Task objective: The records that follow must be printed exactly as they are.

Data for processing:
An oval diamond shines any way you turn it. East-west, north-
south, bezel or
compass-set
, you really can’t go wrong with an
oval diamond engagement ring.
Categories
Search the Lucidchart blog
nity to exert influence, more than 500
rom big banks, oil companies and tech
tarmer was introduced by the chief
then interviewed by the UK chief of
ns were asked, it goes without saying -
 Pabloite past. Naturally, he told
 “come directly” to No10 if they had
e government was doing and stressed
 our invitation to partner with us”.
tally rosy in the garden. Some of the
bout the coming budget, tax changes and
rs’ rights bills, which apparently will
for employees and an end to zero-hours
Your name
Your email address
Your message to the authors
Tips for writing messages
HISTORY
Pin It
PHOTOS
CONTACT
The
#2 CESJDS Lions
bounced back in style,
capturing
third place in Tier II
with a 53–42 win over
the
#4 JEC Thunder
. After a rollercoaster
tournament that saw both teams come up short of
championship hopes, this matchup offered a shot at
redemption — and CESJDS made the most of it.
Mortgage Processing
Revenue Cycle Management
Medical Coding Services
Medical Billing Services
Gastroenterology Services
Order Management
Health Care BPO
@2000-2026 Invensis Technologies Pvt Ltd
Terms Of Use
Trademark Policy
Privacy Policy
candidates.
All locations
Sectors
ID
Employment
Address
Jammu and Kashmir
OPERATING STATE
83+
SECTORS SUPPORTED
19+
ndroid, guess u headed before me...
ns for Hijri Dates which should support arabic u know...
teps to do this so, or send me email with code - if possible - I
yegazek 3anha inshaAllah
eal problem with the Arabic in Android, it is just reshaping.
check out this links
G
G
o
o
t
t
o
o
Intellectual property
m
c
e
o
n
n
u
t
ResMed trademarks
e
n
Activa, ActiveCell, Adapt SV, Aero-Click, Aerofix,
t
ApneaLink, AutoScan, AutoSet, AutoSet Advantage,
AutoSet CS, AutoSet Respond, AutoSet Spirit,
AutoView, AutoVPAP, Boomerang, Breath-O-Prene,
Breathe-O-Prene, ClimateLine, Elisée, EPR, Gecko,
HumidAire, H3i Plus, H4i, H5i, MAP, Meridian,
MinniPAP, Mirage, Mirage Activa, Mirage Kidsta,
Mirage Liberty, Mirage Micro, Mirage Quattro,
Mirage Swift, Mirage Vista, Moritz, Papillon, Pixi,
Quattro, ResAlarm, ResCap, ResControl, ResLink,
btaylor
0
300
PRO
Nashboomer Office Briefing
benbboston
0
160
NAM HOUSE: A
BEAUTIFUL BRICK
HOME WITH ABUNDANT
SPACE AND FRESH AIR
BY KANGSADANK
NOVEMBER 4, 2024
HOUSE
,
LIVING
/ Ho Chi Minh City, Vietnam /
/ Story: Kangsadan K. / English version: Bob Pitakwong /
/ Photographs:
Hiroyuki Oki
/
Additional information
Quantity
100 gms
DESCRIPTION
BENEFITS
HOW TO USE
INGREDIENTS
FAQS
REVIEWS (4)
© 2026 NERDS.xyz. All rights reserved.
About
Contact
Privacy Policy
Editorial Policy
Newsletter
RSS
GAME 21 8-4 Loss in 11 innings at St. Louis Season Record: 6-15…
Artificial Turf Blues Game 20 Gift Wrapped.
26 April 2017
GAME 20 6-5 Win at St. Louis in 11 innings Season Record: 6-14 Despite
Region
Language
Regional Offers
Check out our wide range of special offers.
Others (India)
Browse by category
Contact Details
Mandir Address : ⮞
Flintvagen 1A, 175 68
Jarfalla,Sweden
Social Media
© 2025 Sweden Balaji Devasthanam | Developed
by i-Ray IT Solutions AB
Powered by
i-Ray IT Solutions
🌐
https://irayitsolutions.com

Result:
An oval diamond shines any way you turn it. East-west, north-
south, bezel or
compass-set
, you really can’t go wrong with an
oval diamond engagement ring.
Categories
Search the Lucidchart blog
nity to exert influence, more than 500
rom big banks, oil companies and tech
tarmer was introduced by the chief
then interviewed by the UK chief of
ns were asked, it goes without saying -
 Pabloite past. Naturally, he told
 “come directly” to No10 if they had
e government was doing and stressed
 our invitation to partner with us”.
tally rosy in the garden. Some of the
bout the coming budget, tax changes and
rs’ rights bills, which apparently will
for employees and an end to zero-hours
Your name
Your email address
Your message to the authors
Tips for writing messages
HISTORY
Pin It
PHOTOS
CONTACT
The
#2 CESJDS Lions
bounced back in style,
capturing
third place in Tier II
with a 53–42 win over
the
#4 JEC Thunder
. After a rollercoaster
tournament that saw both teams come up short of
championship hopes, this matchup offered a shot at
redemption — and CESJDS made the most of it.
Mortgage Processing
Revenue Cycle Management
Medical Coding Services
Medical Billing Services
Gastroenterology Services
Order Management
Health Care BPO
@2000-2026 Invensis Technologies Pvt Ltd
Terms Of Use
Trademark Policy
Privacy Policy
candidates.
All locations
Sectors
ID
Employment
Address
Jammu and Kashmir
OPERATING STATE
83+
SECTORS SUPPORTED
19+
ndroid, guess u headed before me...
ns for Hijri Dates which should support arabic u know...
teps to do this so, or send me email with code - if possible - I
yegazek 3anha inshaAllah
eal problem with the Arabic in Android, it is just reshaping.
check out this links
G
G
o
o
t
t
o
o
Intellectual property
m
c
e
o
n
n
u
t
ResMed trademarks
e
n
Activa, ActiveCell, Adapt SV, Aero-Click, Aerofix,
t
ApneaLink, AutoScan, AutoSet, AutoSet Advantage,
AutoSet CS, AutoSet Respond, AutoSet Spirit,
AutoView, AutoVPAP, Boomerang, Breath-O-Prene,
Breathe-O-Prene, ClimateLine, Elisée, EPR, Gecko,
HumidAire, H3i Plus, H4i, H5i, MAP, Meridian,
MinniPAP, Mirage, Mirage Activa, Mirage Kidsta,
Mirage Liberty, Mirage Micro, Mirage Quattro,
Mirage Swift, Mirage Vista, Moritz, Papillon, Pixi,
Quattro, ResAlarm, ResCap, ResControl, ResLink,
btaylor
0
300
PRO
Nashboomer Office Briefing
benbboston
0
160
NAM HOUSE: A
BEAUTIFUL BRICK
HOME WITH ABUNDANT
SPACE AND FRESH AIR
BY KANGSADANK
NOVEMBER 4, 2024
HOUSE
,
LIVING
/ Ho Chi Minh City, Vietnam /
/ Story: Kangsadan K. / English version: Bob Pitakwong /
/ Photographs:
Hiroyuki Oki
/
Additional information
Quantity
100 gms
DESCRIPTION
BENEFITS
HOW TO USE
INGREDIENTS
FAQS
REVIEWS (4)
© 2026 NERDS.xyz. All rights reserved.
About
Contact
Privacy Policy
Editorial Policy
Newsletter
RSS
GAME 21 8-4 Loss in 11 innings at St. Louis Season Record: 6-15…
Artificial Turf Blues Game 20 Gift Wrapped.
26 April 2017
GAME 20 6-5 Win at St. Louis in 11 innings Season Record: 6-14 Despite
Region
Language
Regional Offers
Check out our wide range of special offers.
Others (India)
Browse by category
Contact Details
Mandir Address : ⮞
Flintvagen 1A, 175 68
Jarfalla,Sweden
Social Media
© 2025 Sweden Balaji Devasthanam | Developed
by i-Ray IT Solutions AB
Powered by
i-Ray IT Solutions
🌐
https://irayitsolutions.com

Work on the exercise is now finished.